Bahkan, pada tahun ke-2 OVO, telah menyabet posisi sebagai unicorn ke-5 di Indonesia. Alias perusahaan termuda dibandingkan peers-nya.

Di tengah persaingan layanan pembayaran digital yang begitu ketat, sambung dia, menurut riset yang diungkapkan Kadence International Indonesia menyebutkan bahwa OVO merupakan pembayaran digital nomor satu yang paling sering digunakan. Disebutkan OVO memiliki 71% pengguna aktif dan tingkat brand awareness hingga 96%. Diungkapkan juga, profil pengguna OVO datang dari kalangan usia 25-45 tahun dengan komposisi 51% laki-laki dan 49% perempuan.

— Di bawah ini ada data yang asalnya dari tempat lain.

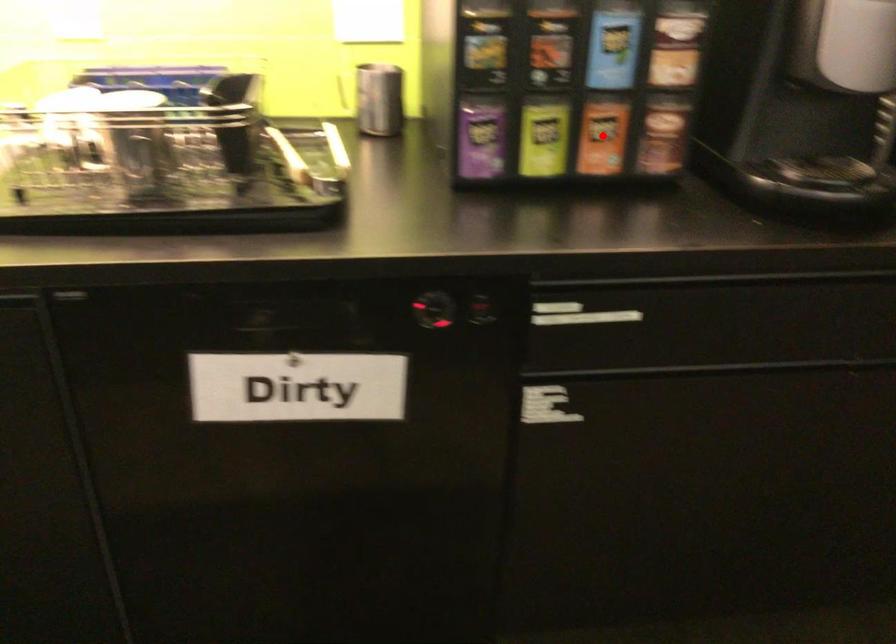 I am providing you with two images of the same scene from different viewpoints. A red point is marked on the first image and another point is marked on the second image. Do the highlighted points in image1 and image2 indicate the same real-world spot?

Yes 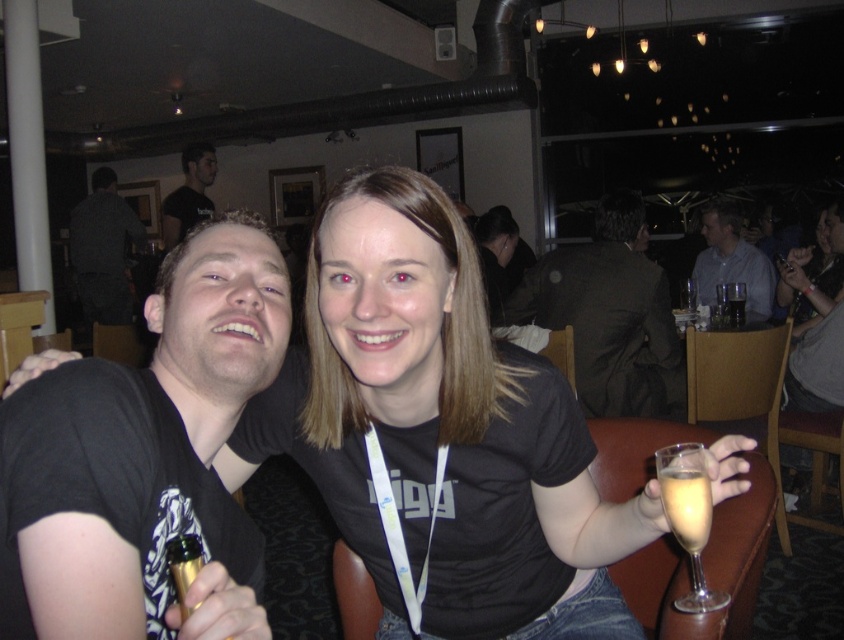 Does point (258, 244) lie in front of point (203, 561)?

No, (258, 244) is behind (203, 561).

This screenshot has width=844, height=640. I want to click on black matte t-shirt at left, so click(219, 324).

Can you confirm if black matte shirt at center is positioned to the left of dark brown leather jacket at upper right?

Correct, you'll find black matte shirt at center to the left of dark brown leather jacket at upper right.

Describe the element at coordinates (441, 429) in the screenshot. I see `black matte shirt at center` at that location.

Identify the location of black matte shirt at center. This screenshot has width=844, height=640. (441, 429).

Who is lower down, black fabric shirt at upper center or light blue shirt at upper right?

Positioned lower is black fabric shirt at upper center.

Between point (842, 356) and point (699, 266), which one is positioned in front?

Point (842, 356) is in front.

You are a GUI agent. You are given a task and a screenshot of the screen. Output one action in this format:
    pyautogui.click(x=<x>, y=<y>)
    Task: Click on the black fabric shirt at upper center
    This screenshot has height=640, width=844.
    Given the screenshot: What is the action you would take?
    pyautogui.click(x=814, y=349) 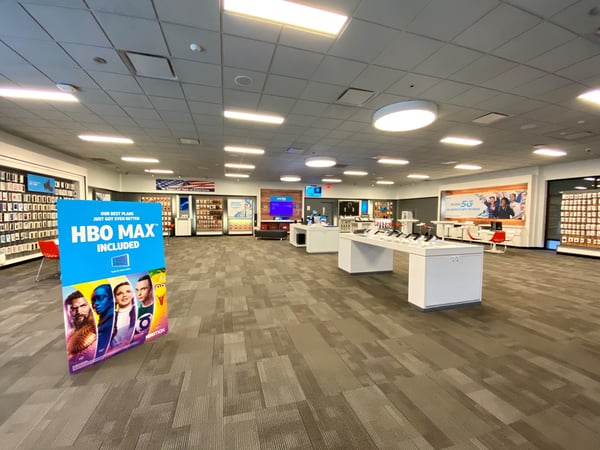 Image resolution: width=600 pixels, height=450 pixels. I want to click on displays, so click(x=406, y=249), click(x=323, y=231), click(x=584, y=216), click(x=377, y=211), click(x=349, y=212), click(x=210, y=214), click(x=167, y=212), click(x=32, y=223). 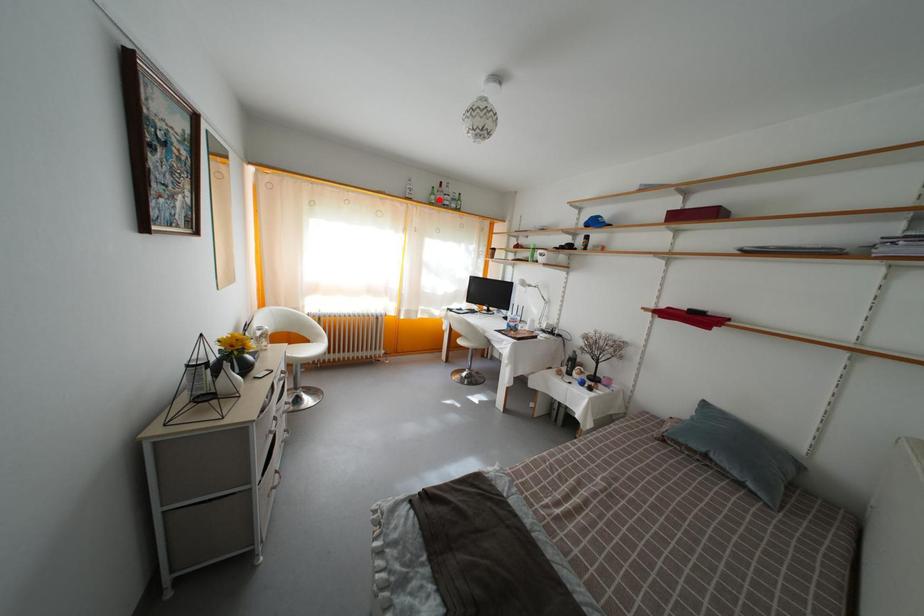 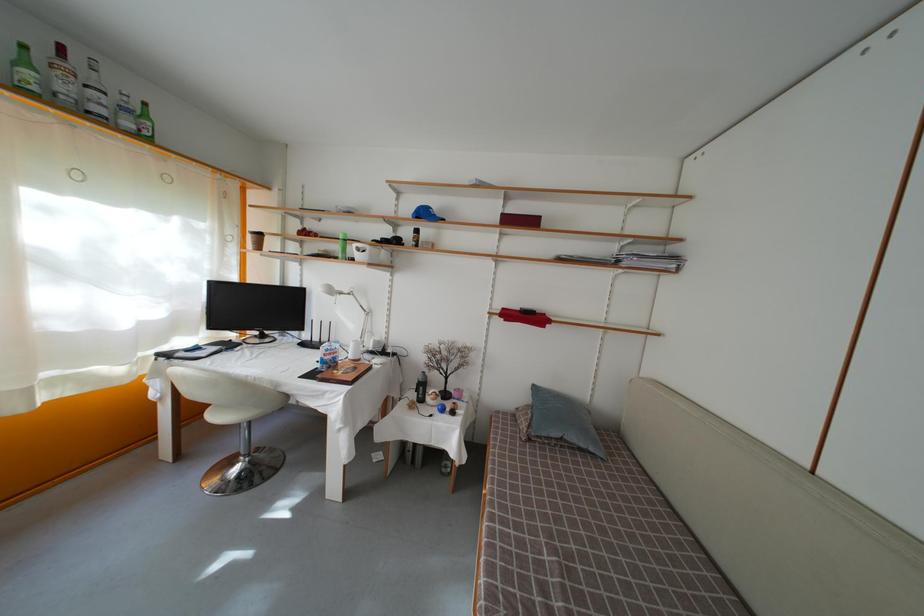 Find the pixel in the second image that matches the highlighted location in the first image.

(31, 69) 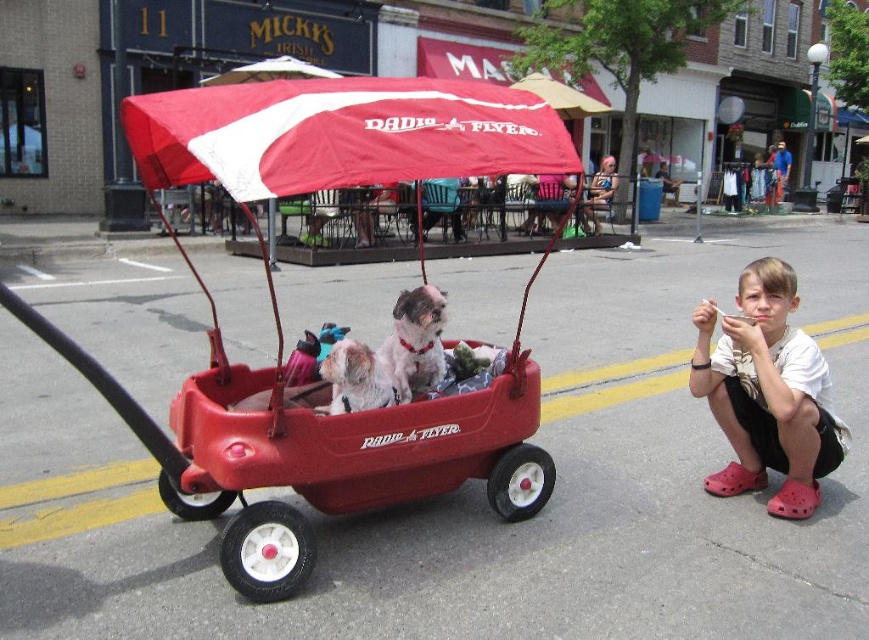 Is point (528, 448) behind point (422, 288)?

That is False.

Is matte plastic wagon at center shorter than white fluffy dog at center?

Incorrect, matte plastic wagon at center's height does not fall short of white fluffy dog at center's.

Is point (359, 92) positioned in front of point (428, 333)?

Yes.

At what (x,y) coordinates should I click in order to perform the action: click on matte plastic wagon at center. Please return your answer as a coordinate pair (x, y). This screenshot has height=640, width=869. Looking at the image, I should click on (279, 317).

Who is shorter, pink croc shoes at lower right or white fur dog at center?

white fur dog at center is shorter.

Which is more to the left, pink croc shoes at lower right or white fur dog at center?

white fur dog at center is more to the left.

Find the location of a particular element. pink croc shoes at lower right is located at coordinates (767, 392).

Can you confirm if white fluffy dog at center is shorter than white fur dog at center?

Beberapa alasan konsumen memilih OVO antara lain bisa digunakan di banyak aplikasi atau merchant online, dapat melakukan transfer saldo ke rekening bank, memiliki banyak promo dan cashback, biaya top-up paling rendah, dan dipergunakan banyak toko dan merchant online.

Dalam riset tersebut juga mengungkapkan sebanyak 8 dari 10 pengguna OVO memesan makanan secara online dan 7 dari 10 pengguna menggunakan OVO untuk transaksi pembayaran di restoran secara offline.

OVO kini telah hadir di lebih dari 430 kota dan kabupaten, dengan lebih dari 1,2 juta merchant dari berbagai industri, termasuk UMKM yang telah mengimplementasikan QRIS.

Kompetisi aplikasi pembayaran digital

Menurut data Bank Indonesia, pada tahun 2020 jumlah transaksi uang elektronik telah mencapai Rp161 triliun dengan 4,6 miliar volume transaksi. Trennya terus meningkat dari tahun ke tahun, per Agustus 2021 ini saja sudah membukukan nilai transaksi Rp161 triliun dengan 3,3 miliar transaksi.

OVO sendiri memiliki posisi yang cukup kuat di pasar, terlebih saat ini digunakan sebagai layanan pembayaran utama di Tokopedia dan Grab. Menurut laporan BOKU 2021, didasarkan pada market share dari total pemain yang ada, didapati beberapa peringkat sebagai berikut: OVO (38,2%), ShopeePay (15,6%), LinkAja (13,9%), Gopay (13,2%), dan DANA (12,2%).

Kendati demikian OVO jelas tidak bisa berleha-leha, dinamika bisnis yang terjadi akhir-akhir ini berpotensi ‘mengancam posisinya’. Sebut saja penggabungan usaha Gojek-Tokopedia, secara khusus mereka turut mendirikan GoTo Financial yang akan mengakomodasi seluruh fintech di kedua platform. Gojek sendiri punya Gopay dan Gopaylater yang bersaing langsung dengan OVO. Akhir-akhir ini layanannya juga mulai diintegrasikan ke Tokopedia.

Pun demikian untuk posisi di Grab, kemesraan raksasa ride-hailing tersebut dengan EMTEK makin rekat akhir-akhir ini. Sementara konglomerasi teknologi tersebut juga mengoperasikan DANA di lini bisnisnya. Sejauh ini belum ada gelagat yang akan menggeser posisi OVO di Grab; yang ada justru rencana merger antara OVO dan DANA.

Pemain lain juga memiliki strateginya sendiri-sendiri. ShopeePay masih fokus mengakomodasi para pelanggannya yang sangat masif, sembari mulai terjun ke ranah O2O. Sementara LinkAja juga terus memperkuat keberadaannya sebagai pembayaran di merchant offline — dengan terus meningkatkan integrasi ke platform konsumer seperti Gojek.